Yedeklemeleri Değiştirilemez Hale Getirin

Son olarak, kuruluşları en kötü senaryoya (verilerin sonsuza kadar kaybolması veya kurtarılması için büyük bir fidye ödenmesi) karşı korumada yedekleme ve kurtarmanın önemli rolünü kabul etmeliyim. Yedek depolama, fidye yazılımı saldırısına karşı son savunma hattıdır. Saldırganlar güvenlik duvarını geçip antivirüs yazılımını atlattıktan sonra, yedeklemeniz genellikle elinizde kalan tek silah olur.
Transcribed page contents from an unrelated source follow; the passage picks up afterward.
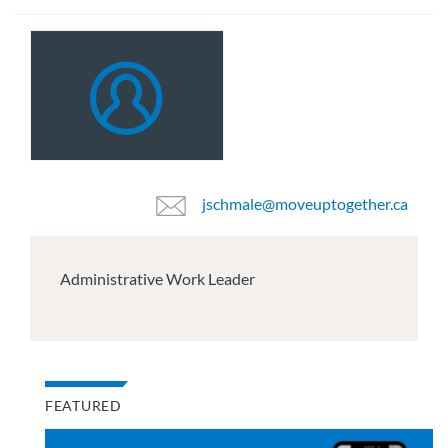
jschmale@moveuptogether.ca
Administrative Work Leader
FEATURED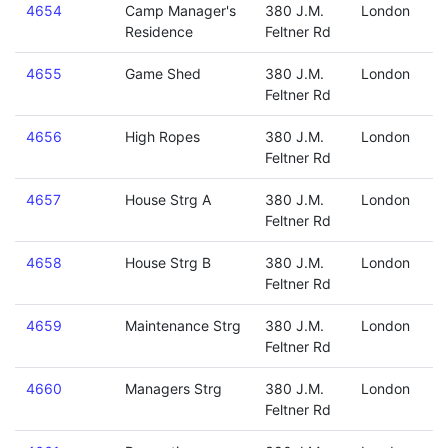
4654
Camp Manager's
380 J.M.
London
Residence
Feltner Rd
4655
Game Shed
380 J.M.
London
Feltner Rd
4656
High Ropes
380 J.M.
London
Feltner Rd
4657
House Strg A
380 J.M.
London
Feltner Rd
4658
House Strg B
380 J.M.
London
Feltner Rd
4659
Maintenance Strg
380 J.M.
London
Feltner Rd
4660
Managers Strg
380 J.M.
London
Feltner Rd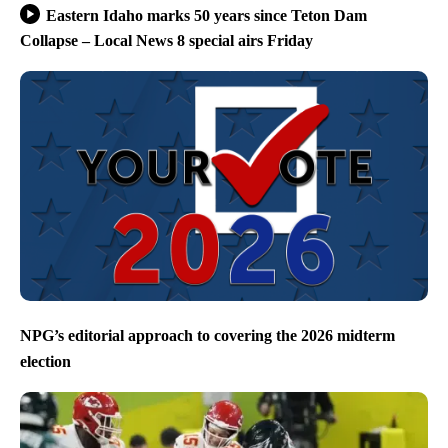
Eastern Idaho marks 50 years since Teton Dam
Collapse – Local News 8 special airs Friday
NPG’s editorial approach to covering the 2026 midterm
election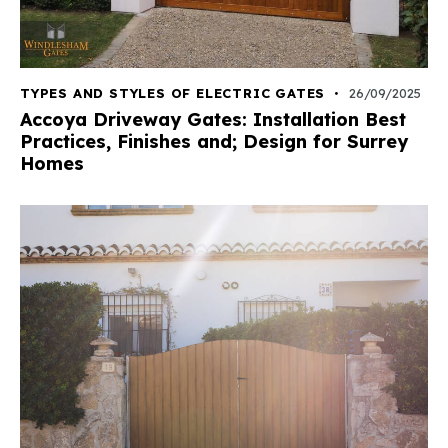
TYPES AND STYLES OF ELECTRIC GATES
26/09/2025
Accoya Driveway Gates: Installation Best
Practices, Finishes and; Design for Surrey
Homes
Ancak siber saldırıların sıklığı artıyor ve karmaşıklığı artıyor ve yedeklemeleri hedeflemek siber suçluların günlük araç setinin bir parçası haline geliyor. Veeam’in raporuna göre fidye yazılımı saldırılarının %93’ünden fazlası açıkça yedeklemeleri hedef alıyor. Yalnızca verileri yedeklemek artık yeterli değil; Kuruluşlar, verilerin değiştirilmesini veya bozulmasını önlemek için yedeklemelerinin değişmez nesne depolama kullandığından emin olmalıdır. Uygun 3-2-1-1-0 en iyi uygulamalarını takip edin: Verilerinizin en az üç kopyasına sahip olun; iki farklı türde yedekleme ortamı kullanın; en az bir kopyayı işyeri dışında tutun; bir kopyayı çevrimdışı, hava boşluklu veya değiştirilemez hale getirin; ve yedekleme hatası yaşamadığınızdan emin olun. Bu, fidye yazılımı kurtarmanın her zaman mümkün olmasına yardımcı olabilir ve doğal afetlere veya bulut kesintilerine karşı kurtarmayı garanti edebilir.

İhlal Müdahalesi Hazırlığını Hafife Almayın

Bir ihlale yanıt vermek büyük bir girişimdir ve hafife alınmamalıdır. İşletmenizi korurken aşırı hazırlıklı olmak diye bir şey yoktur, ancak rafta toz toplayan bir müdahale planına kayıtsız kalmadığınızdan emin olun. Bir gün, bir saldırı meydana geldiğinde değil, daha yakından baktığınız için minnettar olacaksınız.